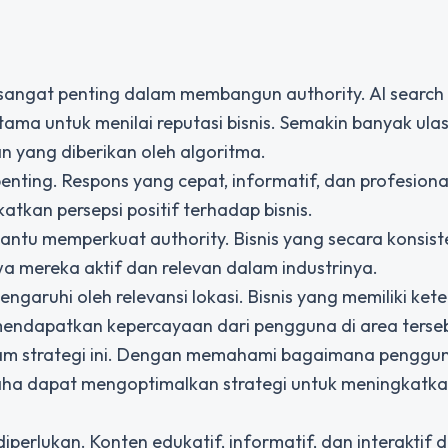
g sangat penting dalam membangun authority. AI search
ama untuk menilai reputasi bisnis. Semakin banyak ulas
n yang diberikan oleh algoritma.
enting. Respons yang cepat, informatif, dan profesiona
kan persepsi positif terhadap bisnis.
mbantu memperkuat authority. Bisnis yang secara konsist
 mereka aktif dan relevan dalam industrinya.
ngaruhi oleh relevansi lokasi. Bisnis yang memiliki ket
mendapatkan kepercayaan dari pengguna di area terseb
lam strategi ini. Dengan memahami bagaimana penggu
usaha dapat mengoptimalkan strategi untuk meningkatk
iperlukan. Konten edukatif, informatif, dan interaktif 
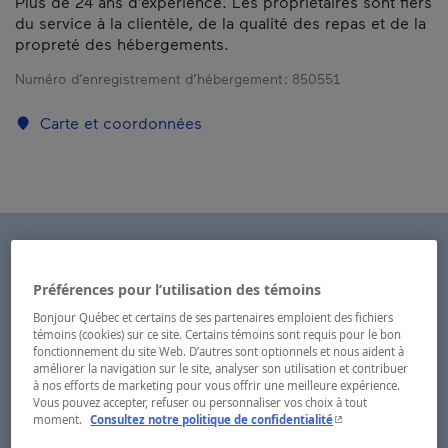
Plus de 24 ans d’expérience. Les propriétaires sont fiers
du service à la clientèle, de la qualité des repas et de la
propreté des hébergements.
Numéro d’enregistrement d’hébergement :
850551
Carte et coordonnées
Préférences pour l’utilisation des témoins
Bonjour Québec et certains de ses partenaires emploient des fichiers
témoins (cookies) sur ce site. Certains témoins sont requis pour le bon
fonctionnement du site Web. D’autres sont optionnels et nous aident à
améliorer la navigation sur le site, analyser son utilisation et contribuer
à nos efforts de marketing pour vous offrir une meilleure expérience.
Vous pouvez accepter, refuser ou personnaliser vos choix à tout
- Cet hyperlien s'ouvr
moment.
Consultez notre politique de confidentialité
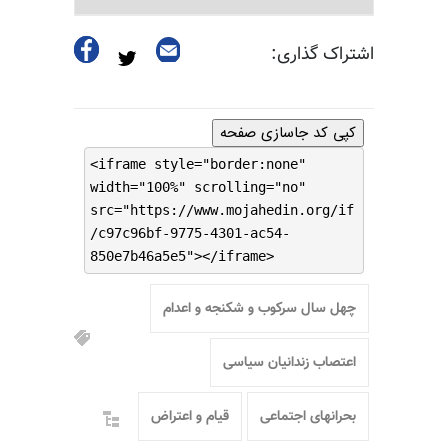
اشتراک گذاری:
کپی کد جاسازی صفحه
<iframe style="border:none"
width="100%" scrolling="no"
src="https://www.mojahedin.org/if
/c97c96bf-9775-4301-ac54-
850e7b46a5e5"></iframe>
چهل سال سرکوب و شکنجه و اعدام
اعتصاب زندانیان سیاسی
بحرانهای اجتماعی
قیام و اعتراض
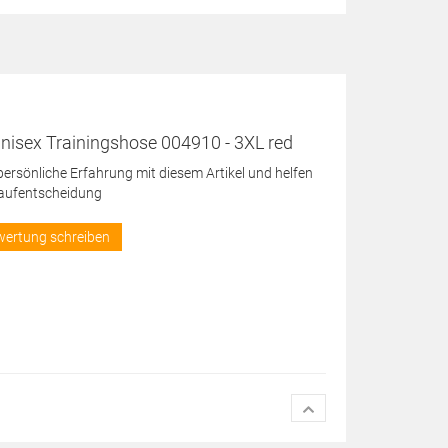
nisex Trainingshose 004910 - 3XL red
 persönliche Erfahrung mit diesem Artikel und helfen
Kaufentscheidung
wertung schreiben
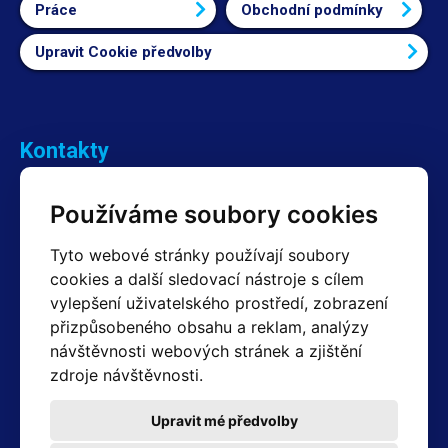
Práce
Obchodní podmínky
Upravit Cookie předvolby
Kontakty
Obchodní oddělení Reklamace
Používáme soubory cookies
+420 603 357 606 +420 605 234 204
info@hotair.cz
Tyto webové stránky používají soubory
Fakturační a expediční oddělení
cookies a další sledovací nástroje s cílem
+420 605 259 759
vylepšení uživatelského prostředí, zobrazení
(Po–Pá: 7:30 – 15:00)
přizpůsobeného obsahu a reklam, analýzy
Technické oddělení
návštěvnosti webových stránek a zjištění
+420 603 355 085
(Po–Pá: 8:00 – 16:00)
zdroje návštěvnosti.
servis@hotair.cz
Výdej zboží (Ostrava): Po-Pá: 8:00 - 16:00
Upravit mé předvolby
Platba jen v hotovosti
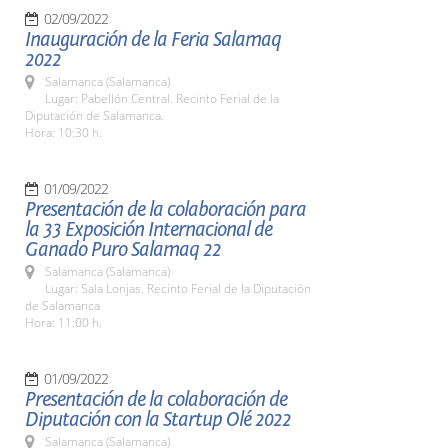
02/09/2022
Inauguración de la Feria Salamaq
2022
Salamanca (Salamanca)
Lugar: Pabellón Central. Recinto Ferial de la
Diputación de Salamanca.
Hora: 10:30 h.
01/09/2022
Presentación de la colaboración para
la 33 Exposición Internacional de
Ganado Puro Salamaq 22
Salamanca (Salamanca)
Lugar: Sala Lonjas. Recinto Ferial de la Diputación
de Salamanca
Hora: 11:00 h.
01/09/2022
Presentación de la colaboración de
Diputación con la Startup Olé 2022
Salamanca (Salamanca)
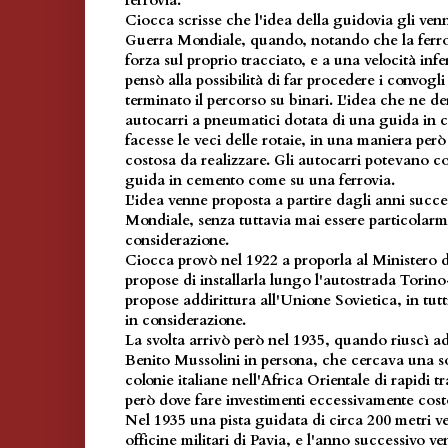
ferrovia.
Ciocca scrisse che l'idea della guidovia gli ve
Guerra Mondiale, quando, notando che la ferro
forza sul proprio tracciato, e a una velocità infe
pensò alla possibilità di far procedere i convogl
terminato il percorso su binari. L'idea che ne de
autocarri a pneumatici dotata di una guida in
facesse le veci delle rotaie, in una maniera pe
costosa da realizzare. Gli autocarri potevano c
guida in cemento come su una ferrovia.
L'idea venne proposta a partire dagli anni succe
Mondiale, senza tuttavia mai essere particolarm
considerazione.
Ciocca provò nel 1922 a proporla al Ministero d
propose di installarla lungo l'autostrada Torin
propose addirittura all'Unione Sovietica, in tutti
in considerazione.
La svolta arrivò però nel 1935, quando riuscì ad 
Benito Mussolini in persona, che cercava una so
colonie italiane nell'Africa Orientale di rapidi t
però dove fare investimenti eccessivamente cost
Nel 1935 una pista guidata di circa 200 metri ve
officine militari di Pavia, e l'anno successivo 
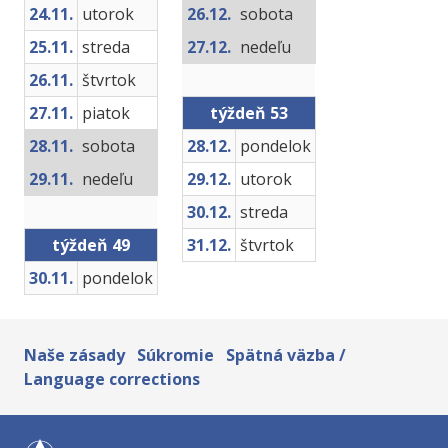
24.11.
utorok
26.12.
sobota
25.11.
streda
27.12.
nedeľu
26.11.
štvrtok
27.11.
piatok
týždeň 53
28.11.
sobota
28.12.
pondelok
29.11.
nedeľu
29.12.
utorok
30.12.
streda
týždeň 49
31.12.
štvrtok
30.11.
pondelok
Naše zásady
Súkromie
Spätná väzba /
Language corrections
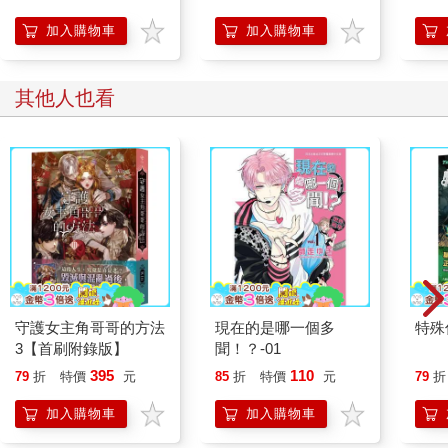
男人沒好氣道：「我看得出來你是男同學，不然女同學啊？我是
加入購物車
加入購物車
問你是誰！」
「我是南同學。」
「……」鬼打牆？
其他人也看
「我姓南，名同學。」
男人徹底無語。
這時，另一個自行破關的帽兜男向著莊天然，悠悠地開口：「我
認為，他不算魯莽。他不是也說了嗎，因為有新人進入包廂，讓
他聯想到可以以闖入包廂的方式協助他人破關。這樣的行為，不
是一種捨己救人的智慧嗎？」
帽兜男戴著口罩，嗓音彷彿隔層紗，不僅如此，他還戴著一副墨
鏡，面容難以辨認，透露著神祕的氣息。
帽兜男說話，男人卻沒有反駁，比起憤怒，更多的是探究。
因為他能從帽兜男的習慣舉止，察覺出同為老手玩家的氣息，例
如帽兜男從剛才就一直站在走廊最右側，面向著所有包廂的門，
守護女主角哥哥的方法
現在的是哪一個多
特殊傳
即使關卡結束，依然保持警覺。
3【首刷附錄版】
聞！？-01
男人沒有再計較，轉而對帽兜男說道：「敝姓陳，叫我老陳，你
395
110
79
折
特價
元
85
折
特價
元
79
折
是？」
帽兜男簡單扼要地說：「Ｆ。」
加入購物車
加入購物車
老陳點頭。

------------------------------------------------------------------------

Your task is to restate, word for word, only those lines above that fall between the line holding "Ciocca provò nel" and the line holding "Nel 1935 una", inclusive.

**Task response:**
Ciocca provò nel 1922 a proporla al Ministero d
propose di installarla lungo l'autostrada Torin
propose addirittura all'Unione Sovietica, in tutti
in considerazione.
La svolta arrivò però nel 1935, quando riuscì ad 
Benito Mussolini in persona, che cercava una so
colonie italiane nell'Africa Orientale di rapidi t
però dove fare investimenti eccessivamente cost
Nel 1935 una pista guidata di circa 200 metri ve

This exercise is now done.